In a reference to the saga of tax-fraud convict and
billionaire ex-premier Silvio Berlusconi, who is being allowed
to serve the remainder of his four-year suspended sentence doing
community service, Grillo went on to urge Italians to dodge
taxes.
"He dodged millions in taxes, and all he has to do is spend
half an hour a week at a senior center.

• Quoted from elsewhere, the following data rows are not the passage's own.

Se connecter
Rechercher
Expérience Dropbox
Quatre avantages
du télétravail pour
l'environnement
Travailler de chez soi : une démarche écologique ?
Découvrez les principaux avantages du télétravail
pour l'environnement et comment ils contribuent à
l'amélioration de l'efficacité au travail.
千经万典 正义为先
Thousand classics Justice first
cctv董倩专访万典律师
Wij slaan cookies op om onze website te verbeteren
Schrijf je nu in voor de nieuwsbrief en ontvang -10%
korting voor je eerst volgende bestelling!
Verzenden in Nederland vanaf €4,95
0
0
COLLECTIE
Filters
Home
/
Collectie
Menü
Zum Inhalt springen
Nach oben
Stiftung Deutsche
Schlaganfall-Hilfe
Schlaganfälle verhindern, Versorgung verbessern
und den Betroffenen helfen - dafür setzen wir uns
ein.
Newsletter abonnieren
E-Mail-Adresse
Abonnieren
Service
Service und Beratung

I tell everyone: go
ahead and dodge as much as you can, it's a good investment,"
Grillo said.
"Berlusconi is banned from public office, but gets to meet
with the president of the Republic (Giorgio Napolitano) anyway,"

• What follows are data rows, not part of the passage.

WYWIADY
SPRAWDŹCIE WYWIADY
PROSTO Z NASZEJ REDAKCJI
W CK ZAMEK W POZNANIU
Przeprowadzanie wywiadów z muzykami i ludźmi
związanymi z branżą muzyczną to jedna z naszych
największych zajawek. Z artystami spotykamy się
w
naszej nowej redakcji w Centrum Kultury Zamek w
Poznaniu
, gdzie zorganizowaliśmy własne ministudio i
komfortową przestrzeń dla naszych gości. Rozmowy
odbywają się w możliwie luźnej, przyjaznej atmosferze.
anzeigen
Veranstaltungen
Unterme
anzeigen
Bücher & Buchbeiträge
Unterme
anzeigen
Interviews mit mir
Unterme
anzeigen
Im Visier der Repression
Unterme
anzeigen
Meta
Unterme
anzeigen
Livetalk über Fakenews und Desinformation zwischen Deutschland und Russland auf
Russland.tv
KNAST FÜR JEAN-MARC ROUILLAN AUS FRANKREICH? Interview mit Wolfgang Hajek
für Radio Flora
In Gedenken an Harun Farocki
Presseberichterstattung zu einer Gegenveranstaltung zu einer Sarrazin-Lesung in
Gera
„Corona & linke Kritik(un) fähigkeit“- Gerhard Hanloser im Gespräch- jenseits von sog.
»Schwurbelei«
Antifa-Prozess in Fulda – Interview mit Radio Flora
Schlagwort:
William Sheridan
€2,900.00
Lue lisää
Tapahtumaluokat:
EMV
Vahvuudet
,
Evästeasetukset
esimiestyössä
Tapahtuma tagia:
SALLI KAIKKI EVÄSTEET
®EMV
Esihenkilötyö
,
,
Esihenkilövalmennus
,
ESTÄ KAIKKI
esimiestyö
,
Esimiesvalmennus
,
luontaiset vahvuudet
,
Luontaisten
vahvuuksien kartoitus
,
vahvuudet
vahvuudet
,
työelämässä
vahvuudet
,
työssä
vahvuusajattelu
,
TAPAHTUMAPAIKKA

added the comedian, who is also banned from running for office
after a 1980 vehicular manslaughter conviction for a car
accident in which he was the driver and three passengers died.
In spite of his conviction, Grillo has himself met with
Napolitano after his M5S movement was catapulted to being the
number-two party in the last general elections.
Grillo also said the government's proposed new election
law, which is designed to produce a clear winner in the next
national vote, is stillborn.
The so-called Italicum bill, stemming from an agreement
between then-centre-left Democratic Party (PD) chief Matteo
Renzi, now premier, and centre-right leader Silvio Berlusconi,
is slated to go to the Senate for scrutiny.
"The Italicum is a non-starter, because they know the M5S
will vote it down," he said.
Also on Tuesday, the leader of the anti-immigrant National
Front (FN) party in France, Marine Le Pen, said she had
approached Grillo about forming an alliance because he is among
"those who are sincerely aware of the dramatic situation of our
peoples thanks to the EU, and who want their country to return
to sovereignty".
Grillo turned the proposal down.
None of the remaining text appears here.